What is being asked:
Somewhere below, one line contains "Anne Savelli" and a later line contains "130-1007020-А". Output those two lines and everything between them exactly, and nothing else.

Record set:
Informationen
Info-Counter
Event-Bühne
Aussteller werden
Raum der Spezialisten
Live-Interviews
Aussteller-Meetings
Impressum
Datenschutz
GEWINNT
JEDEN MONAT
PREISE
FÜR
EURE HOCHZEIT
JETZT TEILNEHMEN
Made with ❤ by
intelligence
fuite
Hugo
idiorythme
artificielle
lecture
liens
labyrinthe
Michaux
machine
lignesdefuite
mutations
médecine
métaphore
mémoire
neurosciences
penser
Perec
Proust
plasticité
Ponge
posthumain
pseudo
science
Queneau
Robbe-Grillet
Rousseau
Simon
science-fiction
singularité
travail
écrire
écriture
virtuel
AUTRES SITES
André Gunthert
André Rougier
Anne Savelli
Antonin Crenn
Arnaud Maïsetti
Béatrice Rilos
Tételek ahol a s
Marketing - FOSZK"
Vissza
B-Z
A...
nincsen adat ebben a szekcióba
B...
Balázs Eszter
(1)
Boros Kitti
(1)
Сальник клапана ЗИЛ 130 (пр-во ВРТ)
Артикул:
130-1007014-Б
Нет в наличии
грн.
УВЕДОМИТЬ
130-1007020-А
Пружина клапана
...
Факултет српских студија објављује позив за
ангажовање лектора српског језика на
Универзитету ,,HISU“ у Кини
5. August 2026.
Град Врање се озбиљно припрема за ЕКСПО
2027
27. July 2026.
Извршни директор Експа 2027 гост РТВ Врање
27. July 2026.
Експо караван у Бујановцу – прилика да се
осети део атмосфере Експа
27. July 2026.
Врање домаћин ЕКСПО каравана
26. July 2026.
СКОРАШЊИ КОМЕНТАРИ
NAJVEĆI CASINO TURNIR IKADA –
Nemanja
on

Exercise response:
Anne Savelli
Antonin Crenn
Arnaud Maïsetti
Béatrice Rilos
Tételek ahol a s
Marketing - FOSZK"
Vissza
B-Z
A...
nincsen adat ebben a szekcióba
B...
Balázs Eszter
(1)
Boros Kitti
(1)
Сальник клапана ЗИЛ 130 (пр-во ВРТ)
Артикул:
130-1007014-Б
Нет в наличии
грн.
УВЕДОМИТЬ
130-1007020-А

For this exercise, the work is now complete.